Did you ever wonder about life relationships and events that present themselves to you? Sometimes I find myself asking, “Where did this come from?” or “How did I get into this?” To be honest, an opportunity to begin a prison choir hit me on the head when I wasn’t looking. Starting an all-male prison choir was not exactly on my list of Top 10 aspirations in life. It wasn’t on my bucket list. Would this count toward my college’s yearly Professional Activities Report? But, there it was, in its simplest, purest form, at a Cleveland Indians baseball game.
My husband and I were being treated to free suite tickets at Progressive Field. We were joining others in a suite for a fully-catered baseball game “experience” with all the amenities. We went to see how “others” might experience a baseball game, rather than sitting atop of a stadium in the cheap seats (like us). Of course, we could not pass up this opportunity. We chit-chatted with strangers; we chit-chatted with the occasional acquaintance. Uninterested in the game, I found a colleague who was eager to tell me about the Shakespeare prison program that had become her retirement project. This Emerita Professor of English had founded the program, Oberlin Drama at Grafton (ODAG). For two years, she and her collegiate student teachers engaged those incarcerated at the Grafton Correctional Institution (GCI) and the Grafton Reintegration Center (GRC) in performing Shakespearean (and other) plays. Her excitement was palpable. She was telling me how the “residents” (the term used to refer to those incarcerated at the GCI) wanted to have a professionally-led choir at their prison. She asked me if I knew anyone who might be interested in conducting such a choir. No sooner had she iterated that sentence, she looked at me and said something to the effect of, “Of course. YOU! You conduct choirs!”

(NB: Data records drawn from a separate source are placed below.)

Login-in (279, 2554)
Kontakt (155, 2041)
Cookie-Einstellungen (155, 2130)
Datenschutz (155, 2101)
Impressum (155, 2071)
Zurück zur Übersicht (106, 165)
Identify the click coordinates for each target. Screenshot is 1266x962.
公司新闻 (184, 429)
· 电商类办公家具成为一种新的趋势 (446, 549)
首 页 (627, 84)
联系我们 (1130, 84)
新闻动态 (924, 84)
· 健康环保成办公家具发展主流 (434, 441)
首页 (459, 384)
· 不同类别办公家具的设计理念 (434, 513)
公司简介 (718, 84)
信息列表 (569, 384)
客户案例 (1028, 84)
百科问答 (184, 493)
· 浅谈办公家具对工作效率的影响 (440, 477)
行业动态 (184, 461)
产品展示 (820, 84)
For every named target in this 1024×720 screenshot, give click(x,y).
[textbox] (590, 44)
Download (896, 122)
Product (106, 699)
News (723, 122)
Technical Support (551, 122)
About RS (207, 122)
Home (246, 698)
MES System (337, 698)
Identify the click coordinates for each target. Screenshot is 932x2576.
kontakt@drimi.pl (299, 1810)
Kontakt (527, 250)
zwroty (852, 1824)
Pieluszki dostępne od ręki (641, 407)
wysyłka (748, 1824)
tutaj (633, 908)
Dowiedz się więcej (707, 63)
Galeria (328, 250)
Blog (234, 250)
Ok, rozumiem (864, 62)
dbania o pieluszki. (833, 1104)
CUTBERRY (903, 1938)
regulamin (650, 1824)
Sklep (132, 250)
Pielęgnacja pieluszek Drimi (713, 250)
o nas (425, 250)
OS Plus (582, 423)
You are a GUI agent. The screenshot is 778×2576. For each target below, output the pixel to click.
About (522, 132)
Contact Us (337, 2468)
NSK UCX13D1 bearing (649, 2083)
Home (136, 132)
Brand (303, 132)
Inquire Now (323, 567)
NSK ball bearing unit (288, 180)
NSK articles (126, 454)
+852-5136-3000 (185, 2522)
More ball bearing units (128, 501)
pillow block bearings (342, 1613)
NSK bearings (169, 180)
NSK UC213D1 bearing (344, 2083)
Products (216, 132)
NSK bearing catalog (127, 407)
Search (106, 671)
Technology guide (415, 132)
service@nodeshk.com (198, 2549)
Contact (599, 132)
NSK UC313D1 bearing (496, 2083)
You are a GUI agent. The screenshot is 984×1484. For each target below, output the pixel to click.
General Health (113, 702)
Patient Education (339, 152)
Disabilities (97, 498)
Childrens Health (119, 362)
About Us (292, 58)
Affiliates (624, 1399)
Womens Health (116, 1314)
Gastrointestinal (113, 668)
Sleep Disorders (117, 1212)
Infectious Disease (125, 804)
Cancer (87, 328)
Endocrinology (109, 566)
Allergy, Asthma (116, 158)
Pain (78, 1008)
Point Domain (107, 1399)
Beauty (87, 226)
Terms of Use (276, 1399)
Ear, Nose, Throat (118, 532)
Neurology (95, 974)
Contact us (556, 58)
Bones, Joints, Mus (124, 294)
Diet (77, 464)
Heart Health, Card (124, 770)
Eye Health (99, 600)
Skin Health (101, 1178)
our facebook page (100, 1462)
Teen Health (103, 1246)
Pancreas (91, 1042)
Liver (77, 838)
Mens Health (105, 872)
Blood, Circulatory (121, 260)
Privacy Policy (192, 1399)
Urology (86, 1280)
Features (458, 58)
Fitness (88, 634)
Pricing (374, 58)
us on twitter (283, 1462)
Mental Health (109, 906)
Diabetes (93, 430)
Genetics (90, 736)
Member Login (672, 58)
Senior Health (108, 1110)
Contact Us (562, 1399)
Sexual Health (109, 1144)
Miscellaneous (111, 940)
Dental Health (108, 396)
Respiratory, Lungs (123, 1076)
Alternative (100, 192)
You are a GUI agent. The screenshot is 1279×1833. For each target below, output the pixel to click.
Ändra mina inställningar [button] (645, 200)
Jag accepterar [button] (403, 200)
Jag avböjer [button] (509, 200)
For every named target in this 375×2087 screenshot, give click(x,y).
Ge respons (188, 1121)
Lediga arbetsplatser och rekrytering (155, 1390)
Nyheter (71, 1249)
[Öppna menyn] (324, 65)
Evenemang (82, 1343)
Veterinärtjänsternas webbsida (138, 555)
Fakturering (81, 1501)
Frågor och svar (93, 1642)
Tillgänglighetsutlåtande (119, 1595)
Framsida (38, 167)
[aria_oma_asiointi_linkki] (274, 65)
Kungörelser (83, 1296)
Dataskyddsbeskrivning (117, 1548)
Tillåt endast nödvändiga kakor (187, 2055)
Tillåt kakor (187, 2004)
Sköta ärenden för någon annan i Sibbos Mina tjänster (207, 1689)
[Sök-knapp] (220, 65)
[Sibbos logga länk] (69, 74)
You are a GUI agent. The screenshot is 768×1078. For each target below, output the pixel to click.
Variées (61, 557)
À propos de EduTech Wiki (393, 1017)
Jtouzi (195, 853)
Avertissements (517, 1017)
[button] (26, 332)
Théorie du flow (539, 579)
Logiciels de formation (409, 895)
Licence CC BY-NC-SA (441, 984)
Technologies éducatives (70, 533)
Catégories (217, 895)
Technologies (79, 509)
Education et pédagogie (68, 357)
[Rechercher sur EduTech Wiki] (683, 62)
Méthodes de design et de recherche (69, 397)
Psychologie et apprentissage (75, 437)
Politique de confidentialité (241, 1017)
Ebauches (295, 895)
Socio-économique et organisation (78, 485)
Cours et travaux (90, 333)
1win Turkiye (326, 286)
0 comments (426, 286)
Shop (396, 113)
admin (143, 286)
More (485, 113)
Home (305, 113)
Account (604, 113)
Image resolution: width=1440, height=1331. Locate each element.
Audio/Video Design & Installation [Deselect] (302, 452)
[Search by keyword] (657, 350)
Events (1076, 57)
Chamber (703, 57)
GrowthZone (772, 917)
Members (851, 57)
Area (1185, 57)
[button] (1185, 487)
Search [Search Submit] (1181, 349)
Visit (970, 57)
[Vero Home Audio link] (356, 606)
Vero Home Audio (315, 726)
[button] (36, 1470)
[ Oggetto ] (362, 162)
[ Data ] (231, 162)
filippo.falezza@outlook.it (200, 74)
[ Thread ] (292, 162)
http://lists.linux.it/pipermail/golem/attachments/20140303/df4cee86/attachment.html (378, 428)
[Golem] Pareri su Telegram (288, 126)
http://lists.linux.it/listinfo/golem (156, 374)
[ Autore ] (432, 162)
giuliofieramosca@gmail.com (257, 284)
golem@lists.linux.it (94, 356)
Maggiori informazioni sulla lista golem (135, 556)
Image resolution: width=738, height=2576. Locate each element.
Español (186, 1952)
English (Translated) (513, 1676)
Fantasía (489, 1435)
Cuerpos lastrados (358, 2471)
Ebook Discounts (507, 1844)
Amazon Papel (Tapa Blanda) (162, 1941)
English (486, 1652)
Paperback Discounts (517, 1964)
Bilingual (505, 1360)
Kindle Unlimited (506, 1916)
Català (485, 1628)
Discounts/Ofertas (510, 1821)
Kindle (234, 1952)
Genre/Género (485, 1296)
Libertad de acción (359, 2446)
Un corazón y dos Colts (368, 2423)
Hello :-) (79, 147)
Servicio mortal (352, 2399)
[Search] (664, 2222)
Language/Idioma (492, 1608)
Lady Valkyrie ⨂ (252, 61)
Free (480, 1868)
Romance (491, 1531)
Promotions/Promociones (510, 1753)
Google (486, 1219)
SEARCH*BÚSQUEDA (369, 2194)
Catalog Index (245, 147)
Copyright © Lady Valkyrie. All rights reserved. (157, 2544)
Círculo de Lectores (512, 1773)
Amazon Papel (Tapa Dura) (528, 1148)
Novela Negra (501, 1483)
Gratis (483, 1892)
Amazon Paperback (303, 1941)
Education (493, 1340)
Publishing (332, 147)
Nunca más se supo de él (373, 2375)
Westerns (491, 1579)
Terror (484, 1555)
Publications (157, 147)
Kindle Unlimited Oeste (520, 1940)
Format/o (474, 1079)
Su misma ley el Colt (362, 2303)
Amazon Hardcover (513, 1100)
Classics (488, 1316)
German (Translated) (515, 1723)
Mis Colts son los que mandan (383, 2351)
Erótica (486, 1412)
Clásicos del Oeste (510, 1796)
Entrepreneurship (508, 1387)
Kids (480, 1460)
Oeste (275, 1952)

My inside dialog consisted of: “What?”, “Me?”, “I couldn’t do this” and “Hmm…,” “This could be interesting!”, “A prison choir? Would I be safe?”, “Why not?”, and “Wait until my husband hears about this (giggle, giggle)!” She had known, to some extent, that I was seeking to re-envision myself as a mid-career collegiate musician educator. But this? Where did this opportunity come from? The old adage just might be true: “When you least expect it…” To expand that notion, let me say, “When you least expect it, opportunities find YOU.” Would I take on the challenge? This opportunity was a complete surprise, or was this the “something” that I was consciously or subconsciously seeking to find?